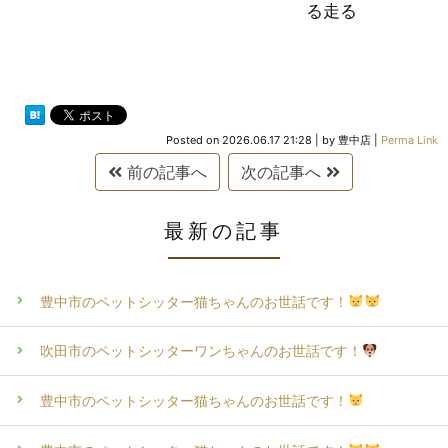
る走る
Posted on
2026.06.17 21:28
|
by
豊中店
|
Perma Link
前の記事へ
次の記事へ
最新の記事
豊中市のペットシッター猫ちゃんのお世話です！
吹田市のペットシッターワンちゃんのお世話です！
豊中市のペットシッター猫ちゃんのお世話です！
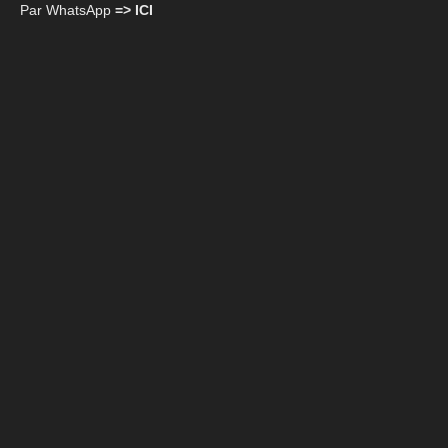
Par WhatsApp
=> ICI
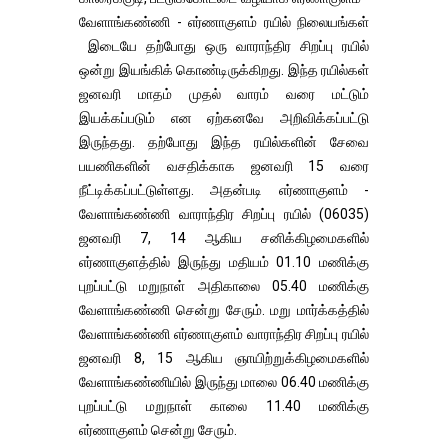
வேளாங்கண்ணி - எர்ணாகுளம் ரயில் நிலையங்கள்
இடையே தற்போது ஒரு வாராந்திர சிறப்பு ரயில்
ஒன்று இயங்கிக் கொண்டிருக்கிறது. இந்த ரயில்கள்
ஜனவரி மாதம் முதல் வாரம் வரை மட்டும்
இயக்கப்படும் என ஏற்கனவே அறிவிக்கப்பட்டு
இருந்தது. தற்போது இந்த ரயில்களின் சேவை
பயணிகளின் வசதிக்காக ஜனவரி 15 வரை
நீட்டிக்கப்பட்டுள்ளது. அதன்படி எர்ணாகுளம் -
வேளாங்கண்ணி வாராந்திர சிறப்பு ரயில் (06035)
ஜனவரி 7, 14 ஆகிய சனிக்கிழமைகளில்
எர்ணாகுளத்தில் இருந்து மதியம் 01.10 மணிக்கு
புறப்பட்டு மறுநாள் அதிகாலை 05.40 மணிக்கு
வேளாங்கண்ணி சென்று சேரும். மறு மார்க்கத்தில்
வேளாங்கண்ணி எர்ணாகுளம் வாராந்திர சிறப்பு ரயில்
ஜனவரி 8, 15 ஆகிய ஞாயிற்றுக்கிழமைகளில்
வேளாங்கண்ணியில் இருந்து மாலை 06.40 மணிக்கு
புறப்பட்டு மறுநாள் காலை 11.40 மணிக்கு
எர்ணாகுளம் சென்று சேரும்.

→ **DIRECTIONS FOR THIS TASK**
Find and copy each line in the material above where the string "ஜனவர" occurs.

→ **ANSWER SECTION**
ஜனவரி மாதம் முதல் வாரம் வரை மட்டும்
பயணிகளின் வசதிக்காக ஜனவரி 15 வரை
ஜனவரி 7, 14 ஆகிய சனிக்கிழமைகளில்
ஜனவரி 8, 15 ஆகிய ஞாயிற்றுக்கிழமைகளில்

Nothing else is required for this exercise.